Cool success story. Thanks for posting, Plastic! 

To misquote_ Field of Dreams_: "If you write it, they will come." :encouragement:


----------



## krishan (Oct 14, 2015)

It's interesting to note that, in the beginning, he gave the story away for free from his website.


----------



## Schrody (Oct 14, 2015)

I think I might've been too harsh on the book, while I still haven't read it. I thought (based on my experience) it will be some soft Sci-Fi crap, but the movie is actually okay. I guess I feared it would left me empty, without a closure, like Interstellar. Until I read the book, my apologies.


----------



## Kyle R (Oct 14, 2015)

Schrody said:
			
		

> . . . some soft Sci-Fi crap . . .



What's wrong with soft sci-fi?

H.G. Wells and Ray Bradbury! James Cameron!

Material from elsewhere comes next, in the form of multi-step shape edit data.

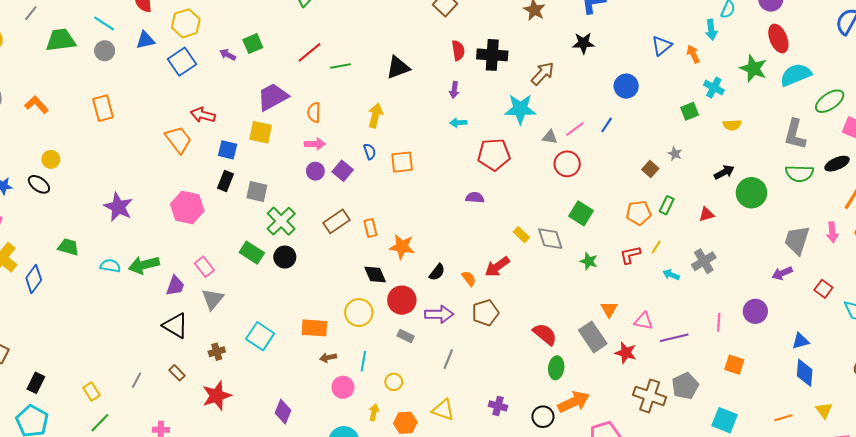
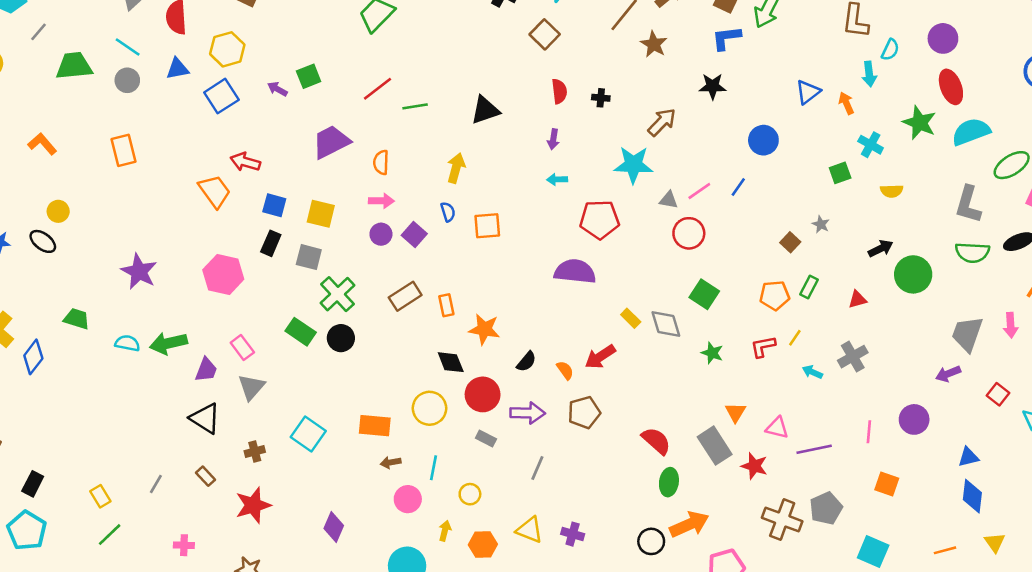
black cross: (492, 55) -> (601, 98), size x0.5
yellow square: (261, 132) -> (321, 214), moved
purple semicircle: (475, 198) -> (575, 271), size x1.8
purple cross: (498, 406) -> (573, 534), moved

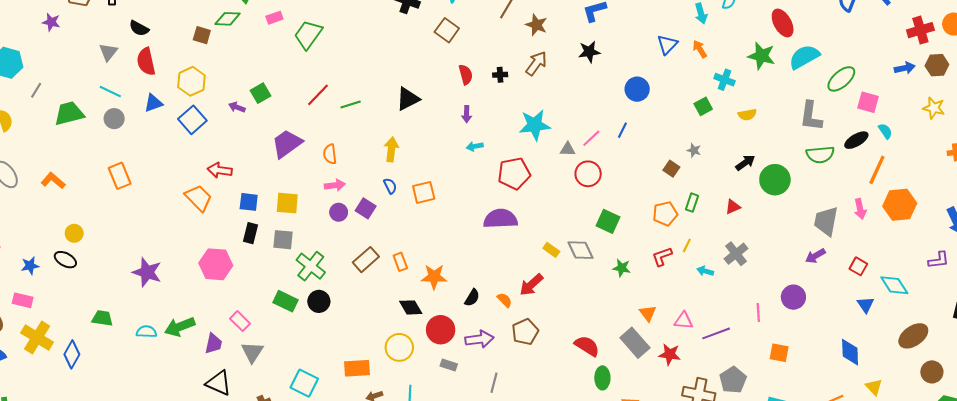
cyan arrow: (869, 74) -> (701, 14), moved
brown arrow: (662, 122) -> (536, 63), moved
blue triangle: (968, 457) -> (866, 305), moved, turned -42

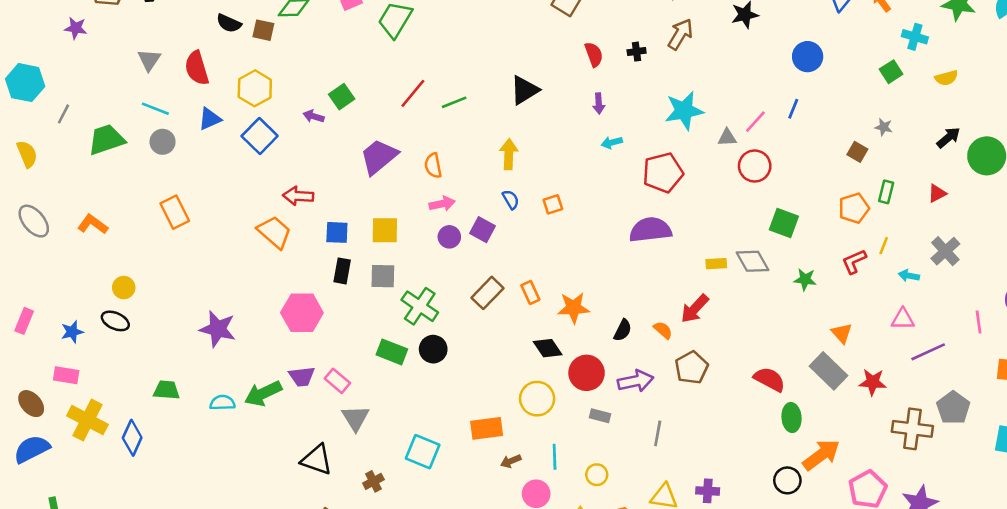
black semicircle: (139, 28) -> (229, 23), moved
orange square: (424, 192) -> (553, 204), size x0.7
yellow rectangle: (551, 250) -> (716, 264), turned -35
pink triangle: (683, 321) -> (903, 319), moved
purple trapezoid: (214, 344) -> (302, 377), moved, turned 75

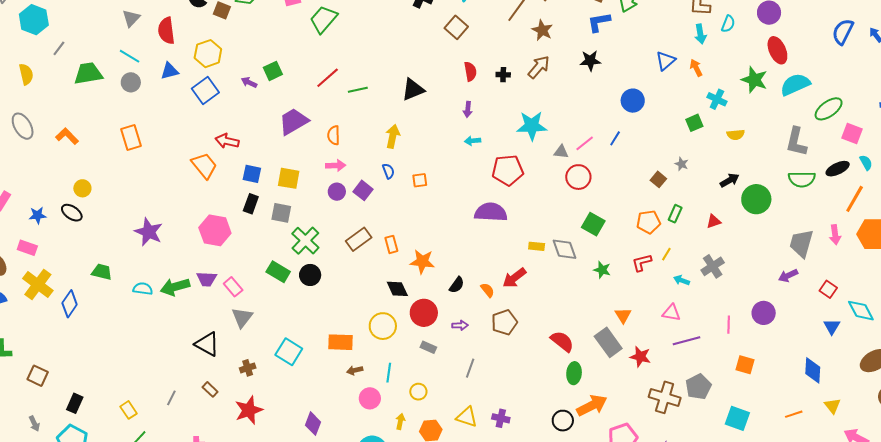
purple arrow: (636, 381) -> (460, 325), size x0.6

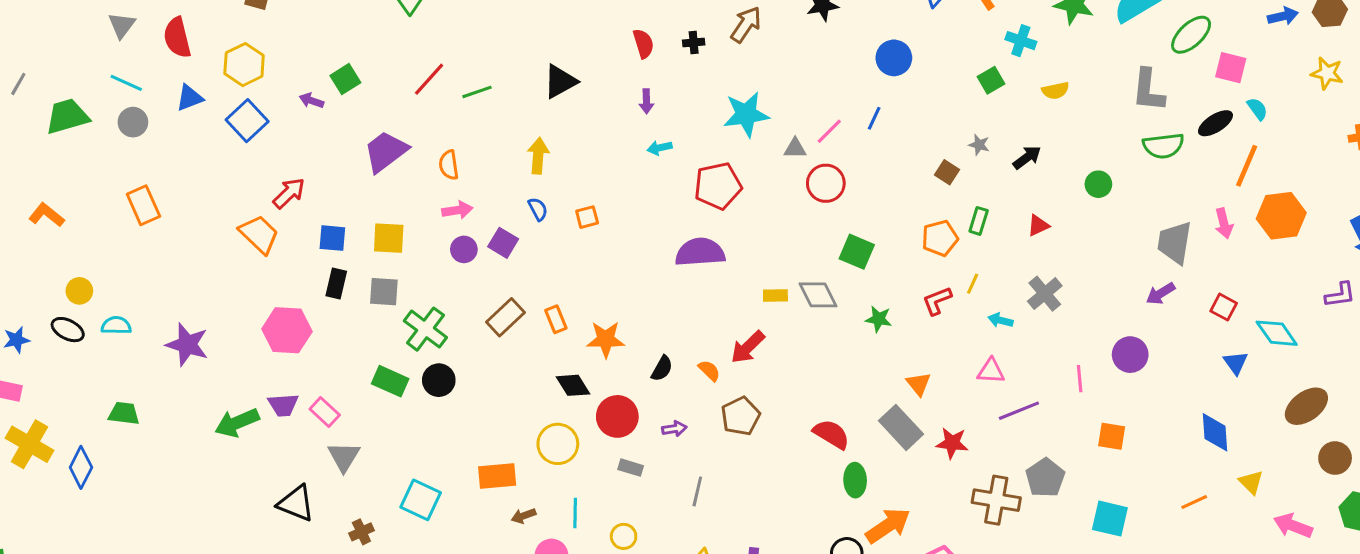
red arrow: (227, 141) -> (289, 193), turned 130
black arrow: (730, 180) -> (1027, 157), moved
green circle: (756, 199) -> (1098, 184), size x0.6
cyan semicircle: (143, 289) -> (116, 325), moved

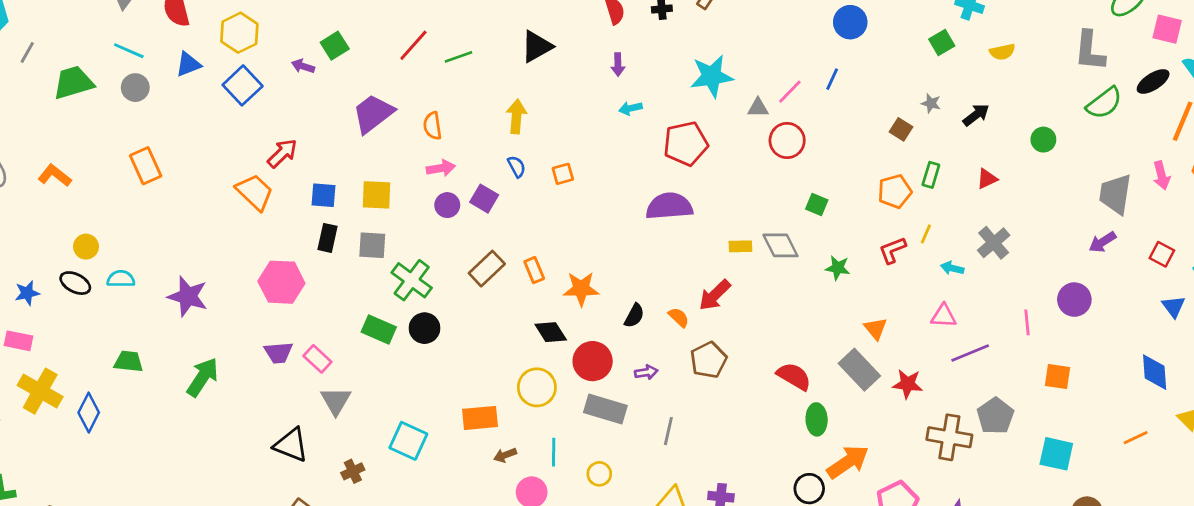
green semicircle: (1163, 146) -> (1104, 103), turned -30
green square: (857, 252) -> (817, 205), size x0.7
green arrow: (237, 423) -> (203, 377), moved, turned 147
gray rectangle: (631, 468) -> (605, 409), size x1.8

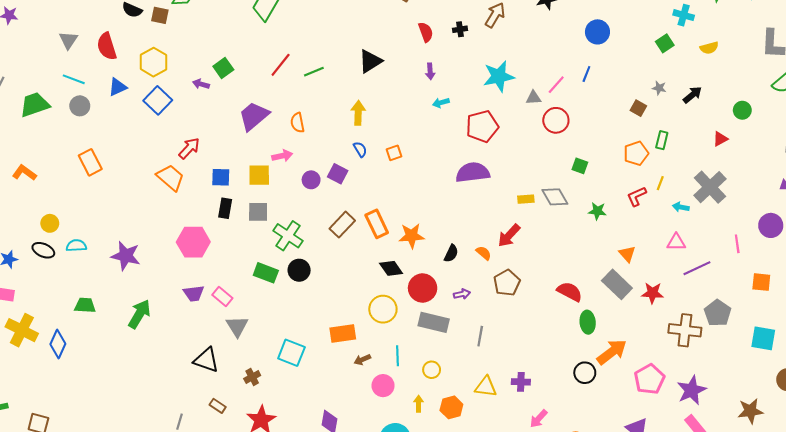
pink arrow: (441, 168) -> (282, 156), moved
red triangle: (987, 179) -> (720, 139), moved
gray cross: (994, 243) -> (710, 187), size x1.4
orange rectangle: (534, 270) -> (377, 224), size x1.5

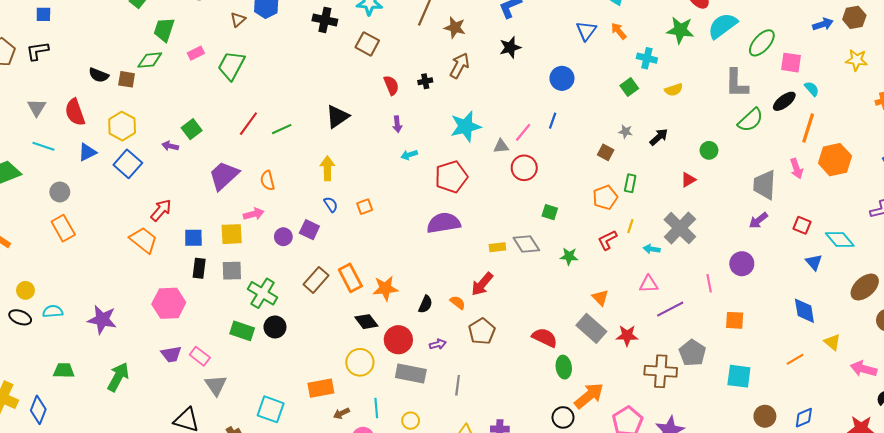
gray circle: (80, 106) -> (60, 192), moved

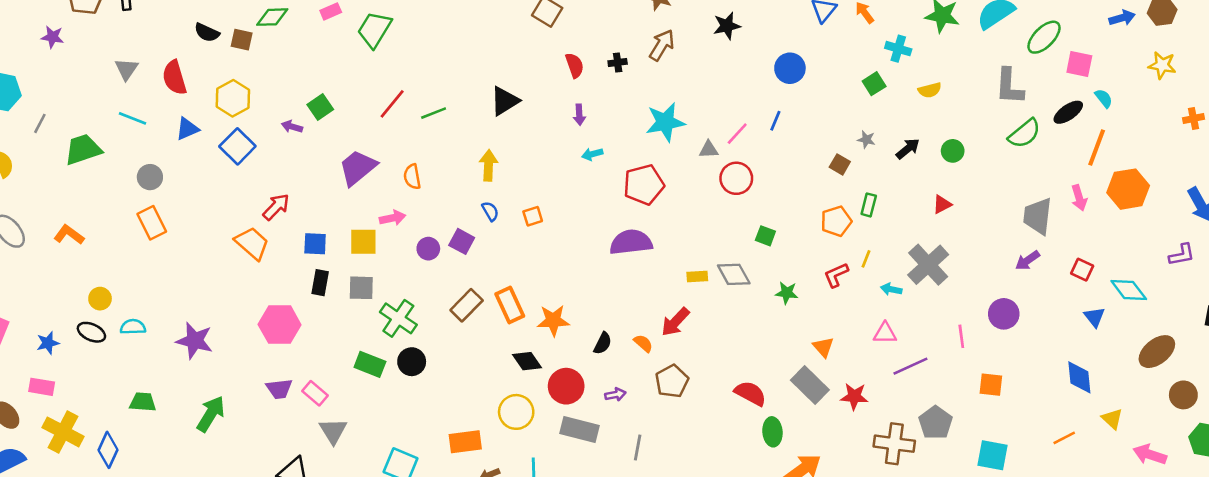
green circle: (709, 150) -> (953, 151), moved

Plus _Doctor Who_ and _The X-Files_!


----------



## Schrody (Oct 14, 2015)

No, no. There's nothing wrong with the Soft Sci-fi, but to be honest, there is a lot of Soft Sci Fi crap, and I thought the movie's gonna be one of them. P.s. I don't like Bradbury's style; too chaotic for me.


----------



## denmark423 (Jun 14, 2016)

The book deserved what it has accomplished. I think the movie was good for the eyes to understand the book.


----------